The confiscated items, all 100ml bottles, were being palmed off as Chanel No 5 eau de parfum, and D&G Hidden Code eau de toilette. They had price tags of £96 stuck to them but were being offered for sale at less than £10.
The “Chanel” boxes bore a logo similar to that of Chanel’s trademarked symbol – two intertwined circles, as opposed to the legitimate back-to-back capital Cs. The bottle inside the box was labelled No5 Chamele.
“It’s a shame this rogue chose to target Surrey Street for his criminal activities. Our historic market is the workplace of many good, decent traders, making an honest living, and they certainly don’t want this sort of thing happening in their midst.
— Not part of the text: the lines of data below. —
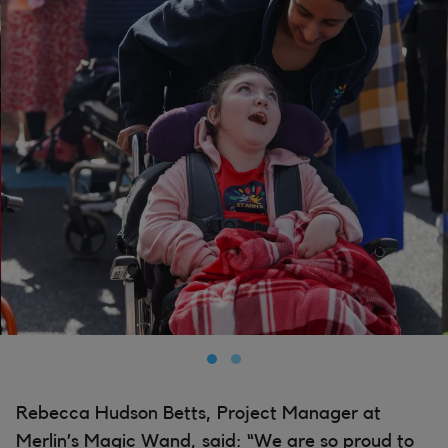
Rebecca Hudson Betts, Project Manager at
Merlin’s Magic Wand, said: “We are so proud to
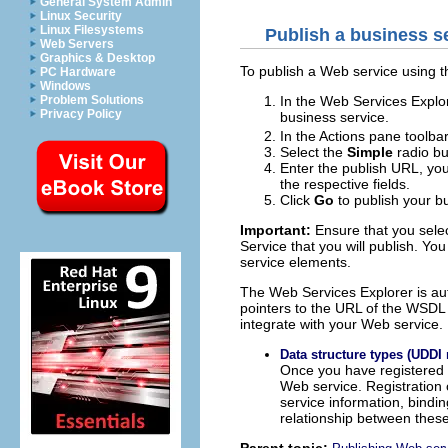
General System Admin
Linux Security
Linux Filesystems
Publish a business s
Web Servers
Graphics & Desktop
To publish a Web service using t
PC Hardware
Windows
In the Web Services Explor
Problem Solutions
Privacy Policy
business service.
In the Actions pane toolbar
Select the
Simple
radio bu
Enter the publish URL, yo
the respective fields.
Click
Go
to publish your bu
Important:
Ensure that you selec
Service that you will publish. Y
service elements.
The Web Services Explorer is aut
pointers to the URL of the WSDL
integrate with your Web service.
Data structure types (UDDI 
Once you have registered a
Web service. Registration o
service information, bindin
relationship between these
Parent topic:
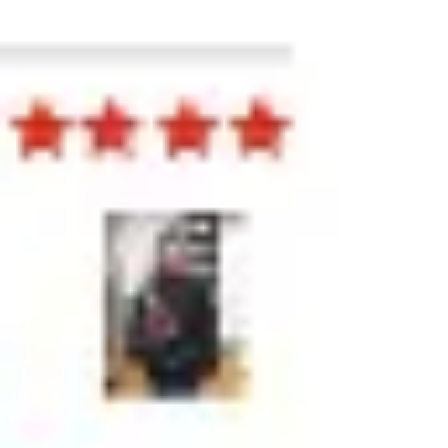
Presentation & slides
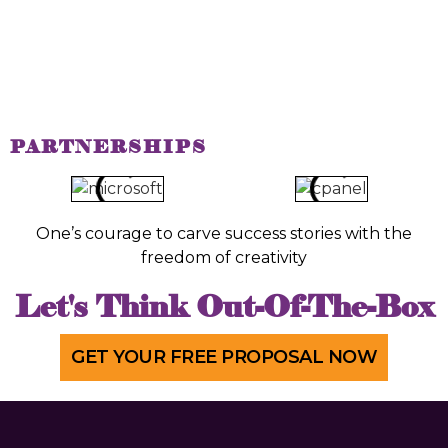
PARTNERSHIPS
One’s courage to carve success stories with the
freedom of creativity
Let's Think Out-Of-The-Box
GET YOUR FREE PROPOSAL NOW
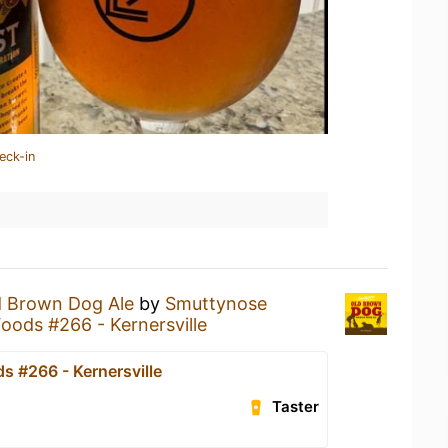
eck-in
d Brown Dog Ale
by
Smuttynose
oods #266 - Kernersville
s #266 - Kernersville
Taster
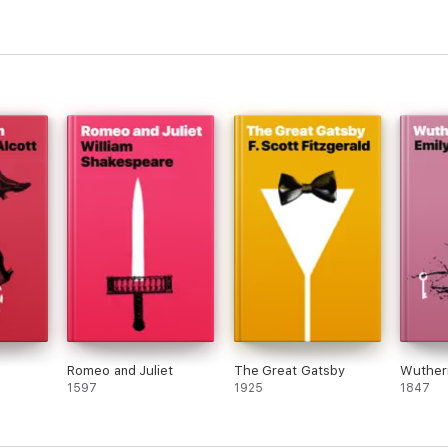
Romeo and Juliet
The Great Gatsby
Wutheri
1597
1925
1847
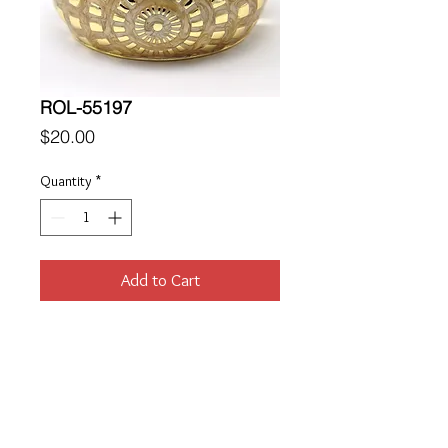
ROL-55197
Price
$20.00
Quantity
*
Add to Cart
Location
189 Macklin Street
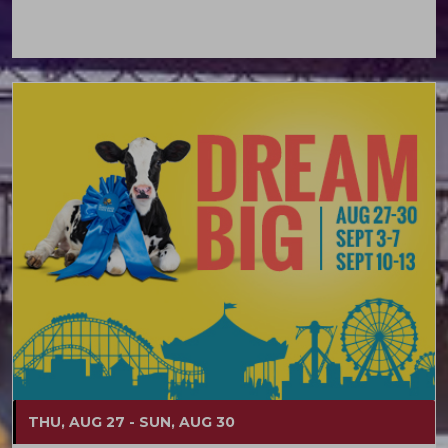
THU, AUG 27 - SUN, AUG 30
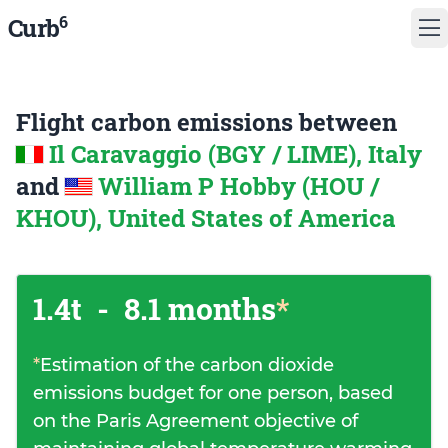
6
Curb
Flight carbon emissions between
Il Caravaggio (BGY / LIME), Italy
and
William P Hobby (HOU /
KHOU), United States of America
1.4t
-
8.1 months
*
*
Estimation of the carbon dioxide
emissions budget for one person, based
on the Paris Agreement objective of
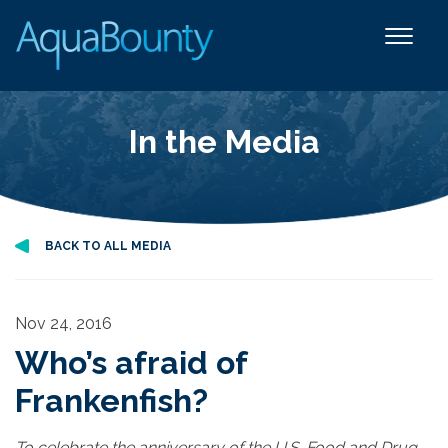
In the Media
BACK TO ALL MEDIA
Nov 24, 2016
Who’s afraid of
Frankenfish?
To celebrate the anniversary of the U.S. Food and Drug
“It’s a sad fact of life that there are people who are prepared to rip off others by producing vastly inferior goods and selling them as trusted brands at what appear to be bargain prices.
“In truth, the goods are anything but a bargain. The fact they were being sold from a plastic carrier bag should have rung alarm bells.
“The old saying that ‘if it looks too good to be true, it very probably is’ should always be borne in mind. The sensible thing to do is to not buy the goods, and report the matter to the police at the earliest opportunity.
“Early reporting increases the chance of the crook being caught, and stops him hoodwinking other shoppers who might not be quite as alert.”